§ **Assignment**: Beneath this task are records; count the lines among them that contain the word "traveler" and answer with the number only.

───

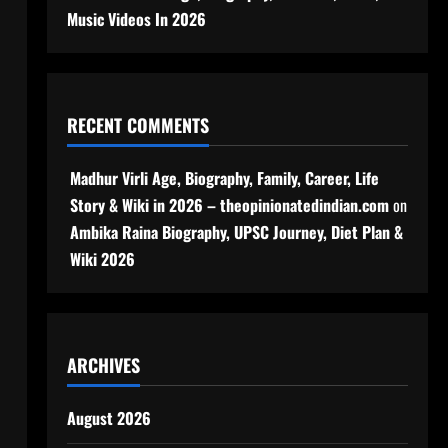
Music Videos In 2026
RECENT COMMENTS
Madhur Virli Age, Biography, Family, Career, Life
Story & Wiki in 2026 – theopinionatedindian.com
on
Ambika Raina Biography, UPSC Journey, Diet Plan &
Wiki 2026
ARCHIVES
August 2026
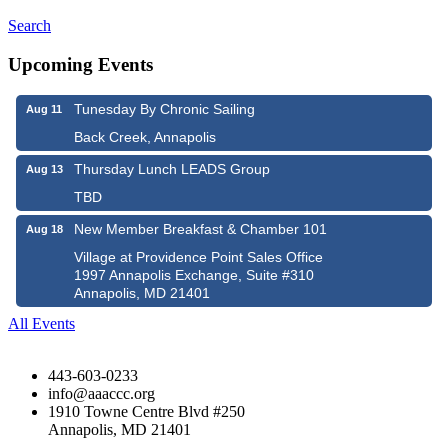
Search
Upcoming Events
Tunesday By Chronic Sailing
Aug 11
Back Creek, Annapolis
Thursday Lunch LEADS Group
Aug 13
TBD
New Member Breakfast & Chamber 101
Aug 18
Village at Providence Point Sales Office
1997 Annapolis Exchange, Suite #310
Annapolis, MD 21401
All Events
443-603-0233
info@aaaccc.org
1910 Towne Centre Blvd #250
Annapolis, MD 21401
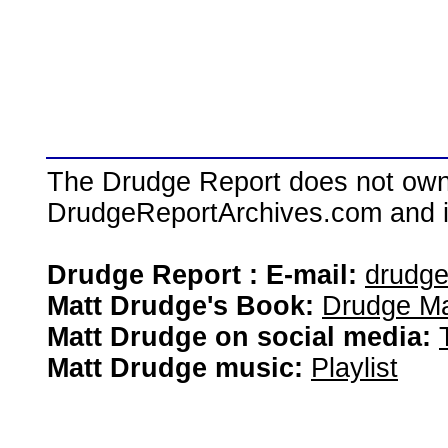
The Drudge Report does not own,
DrudgeReportArchives.com and is 
Drudge Report : E-mail:
drudg
Matt Drudge's Book:
Drudge Ma
Matt Drudge on social media:
Matt Drudge music:
Playlist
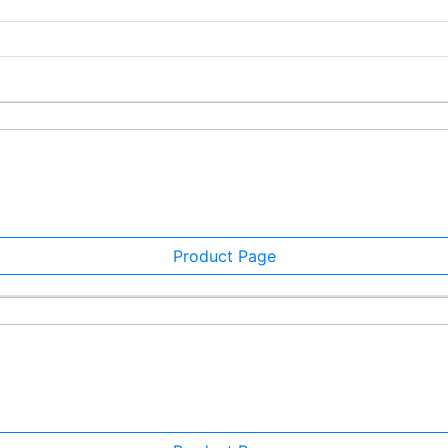
Product Page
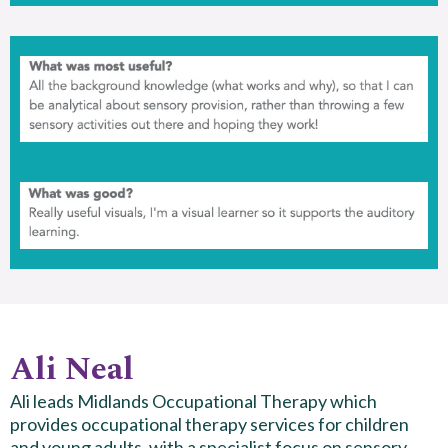
Ali Neal
Ali leads Midlands Occupational Therapy which
provides occupational therapy services for children
and young adults, with a specialist focus on sensory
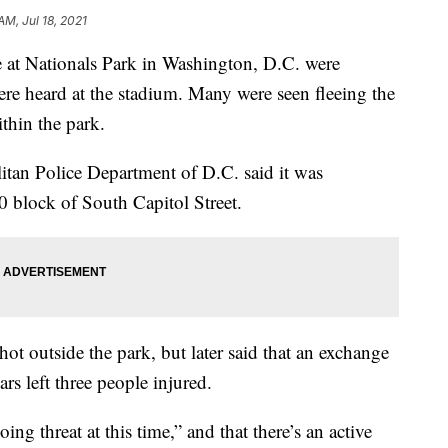
AM, Jul 18, 2021
 at Nationals Park in Washington, D.C. were
re heard at the stadium. Many were seen fleeing the
ithin the park.
litan Police Department of D.C. said it was
0 block of South Capitol Street.
shot outside the park, but later said that an exchange
rs left three people injured.
oing threat at this time,” and that there’s an active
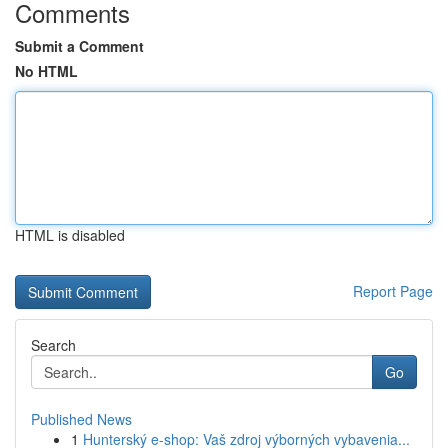
Comments
Submit a Comment
No HTML
HTML is disabled
Report Page
Search
Go
Published News
1
Hunterský e-shop: Vaš zdroj výborných vybavenia...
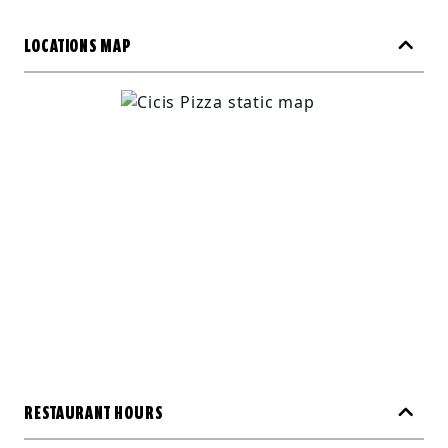
LOCATIONS MAP
RESTAURANT HOURS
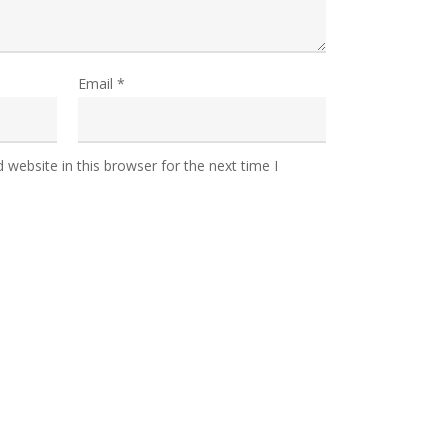
Email
*
website in this browser for the next time I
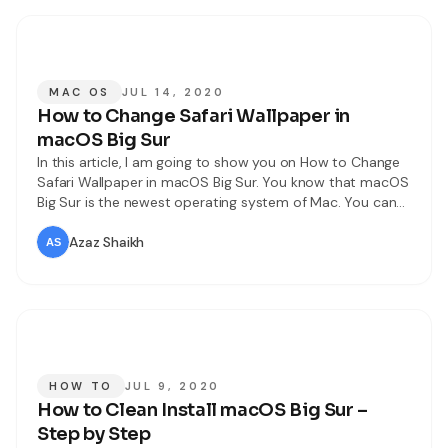
MAC OS
JUL 14, 2020
How to Change Safari Wallpaper in
macOS Big Sur
In this article, I am going to show you on How to Change
Safari Wallpaper in macOS Big Sur. You know that macOS
Big Sur is the newest operating system of Mac. You can
notice too many changes more than the older operating
system. However, macOS Big Sur is the next major
Azaz Shaikh
release of macOS,
HOW TO
JUL 9, 2020
How to Clean Install macOS Big Sur –
Step by Step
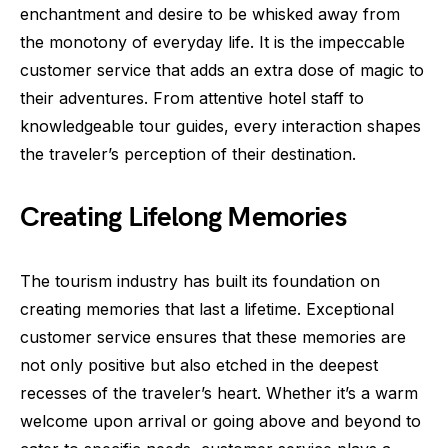
enchantment and desire to be whisked away from
the monotony of everyday life. It is the impeccable
customer service that adds an extra dose of magic to
their adventures. From attentive hotel staff to
knowledgeable tour guides, every interaction shapes
the traveler’s perception of their destination.
Creating Lifelong Memories
The tourism industry has built its foundation on
creating memories that last a lifetime. Exceptional
customer service ensures that these memories are
not only positive but also etched in the deepest
recesses of the traveler’s heart. Whether it’s a warm
welcome upon arrival or going above and beyond to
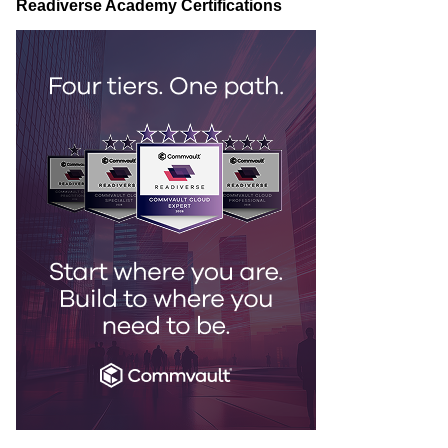
Readiverse Academy Certifications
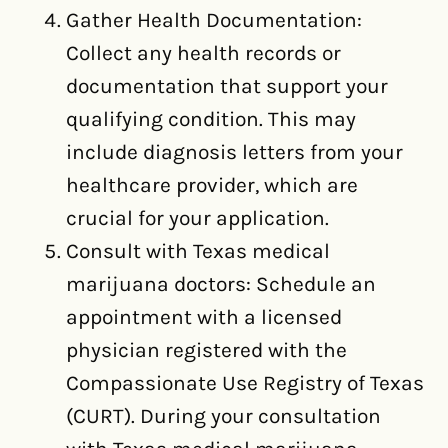
Gather Health Documentation:
Collect any health records or
documentation that support your
qualifying condition. This may
include diagnosis letters from your
healthcare provider, which are
crucial for your application.
Consult with Texas medical
marijuana doctors: Schedule an
appointment with a licensed
physician registered with the
Compassionate Use Registry of Texas
(CURT). During your consultation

───

§ **Solution for this task**: 2